§ **STORED DATA**:
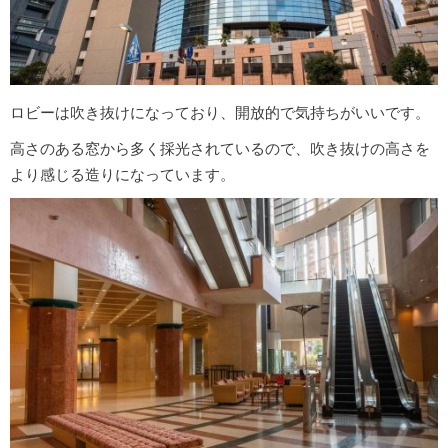
ロビーは吹き抜けになっており、開放的で気持ちがいいです。
高さのある窓から多く採光されているので、吹き抜けの高さを
より感じる造りになっています。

§ **YOUR INSTRUCTIONS**: Give back the data exactly. Pictures stay out.

§ **ANSWER TO THIS TASK**:
ロビーは吹き抜けになっており、開放的で気持ちがいいです。
高さのある窓から多く採光されているので、吹き抜けの高さを
より感じる造りになっています。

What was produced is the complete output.